The open source, decentralised database blockchain allows donors, aid agencies, NGOs and beneficiaries to operate transparent, agile and open networks.
Software is eating the world. And it is also gaining more and more importance and changing processes in development. Access to smartphones is increasing fast. And as we are seeing the first fruitful outcomes stemming from this technological empowerment, a new technology is on the horizon. As the internet changed the way we communicate with each other and allowed us to start chatting to people in all corners of the world, this new technology will fundamentally change how we collaborate – how we build businesses, how we design governance systems, how we operate global organisations.
Since the advent of Bitcoin, blockchain technology has created a lot of excitement in the technology community for building truly empowering social and solidarity-based finance. Early start-ups in the space started to innovate around the way remittances could be transferred much more cheaply based on this open internet payment protocol. However, innovation hasn’t stopped and new blockchain 2.0 technology will provide us with a whole range of protocols to transact on the internet without the need for an intermediary.
Over the centuries societies have come up with a huge variety of institutions, often arms of the government or under regulatory oversight, to manage contentious goods. Financial institutions are endowed with the eventual authority over who owns how much, notaries operates as agents for the government to record the change of ownership of other property. Digitisation over the past decades has led to significant efficiency gains, though often processes remain manual. In addition, digitisation has not solved one fundamental problem – the institutions are the authorities over their isolated registrars. The computer systems that they operate inside can’t easily talk to each other to reconcile and execute transactions across systems due to the lack of trust. Until blockchain came along – a protocol with exactly these baked-in rules that otherwise have to be enforced through authority.

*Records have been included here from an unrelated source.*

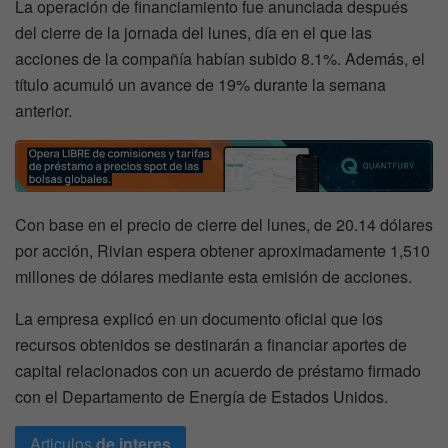
La operación de financiamiento fue anunciada después
del cierre de la jornada del lunes, día en el que las
acciones de la compañía habían subido 8.1%. Además, el
título acumuló un avance de 19% durante la semana
anterior.
Con base en el precio de cierre del lunes, de 20.14 dólares
por acción, Rivian espera obtener aproximadamente 1,510
millones de dólares mediante esta emisión de acciones.
La empresa explicó en un documento oficial que los
recursos obtenidos se destinarán a financiar aportes de
capital relacionados con un acuerdo de préstamo firmado
con el Departamento de Energía de Estados Unidos.
Articulos
de interes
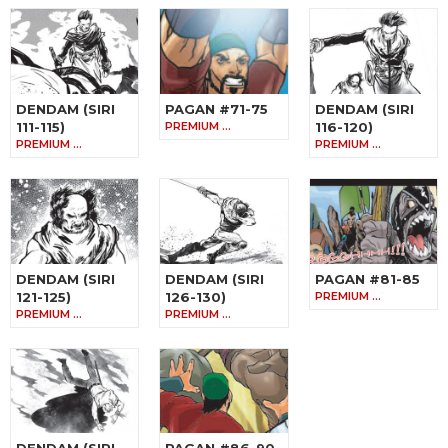
DENDAM (SIRI
PAGAN #71-75
DENDAM (SIRI
111-115)
PREMIUM …
116-120)
PREMIUM …
PREMIUM …
DENDAM (SIRI
DENDAM (SIRI
PAGAN #81-85
121-125)
126-130)
PREMIUM …
PREMIUM …
PREMIUM …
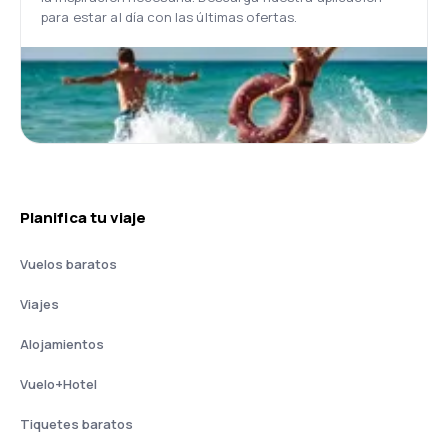
para estar al día con las últimas ofertas.
Planifica tu viaje
Vuelos baratos
Viajes
Alojamientos
Vuelo+Hotel
Tiquetes baratos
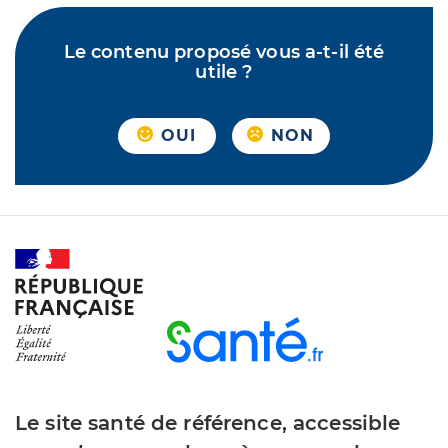
Le contenu proposé vous a-t-il été
utile ?
OUI
NON
Le site santé de référence, accessible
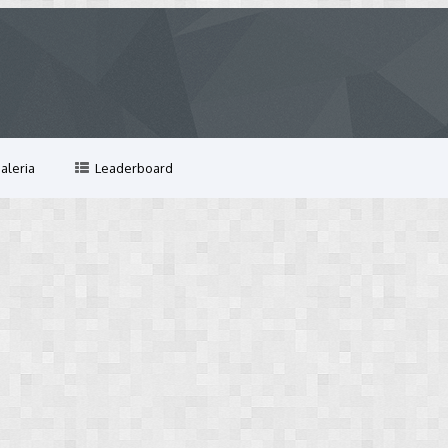
aleria
Leaderboard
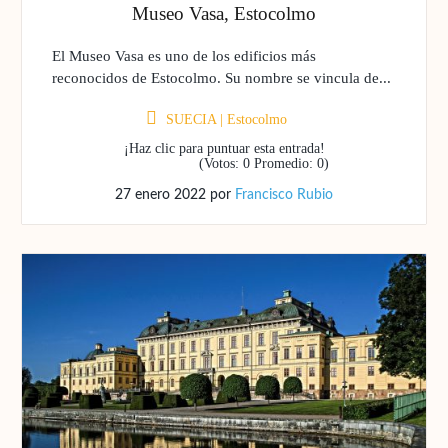
Museo Vasa, Estocolmo
El Museo Vasa es uno de los edificios más
reconocidos de Estocolmo. Su nombre se vincula de...
SUECIA
|
Estocolmo
¡Haz clic para puntuar esta entrada!
(Votos:
0
Promedio:
0
)
27 enero 2022
por
Francisco Rubio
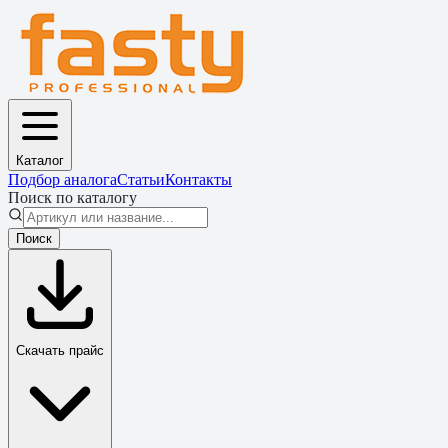
Каталог
Подбор аналога
Статьи
Контакты
Поиск по каталогу
Поиск
Скачать прайс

In the case of bitcoin, this meant that all of a sudden there was an open system available that could automatically keep track of everyone’s balances. New blockchain protocols will similarly replace the need for certain organizational solutions and allow different players that don’t trust each other to build an almost magical digital commons that can be used by everyone.
Such systems could bring transparency to supply chains helping to eliminate slavery and environmental crimes. They could be used to build aid distribution systems were donors can actually track and audit themselves whether their donation arrived with the right recipient. Local initiatives like peer to peer power generating networks could be set up out of the box by communities.
Local communities are already using digital technologies to help themselves in much more efficient ways. This paradigm shift is already coming, but it will be blockchain technology that truly sparks the revolution.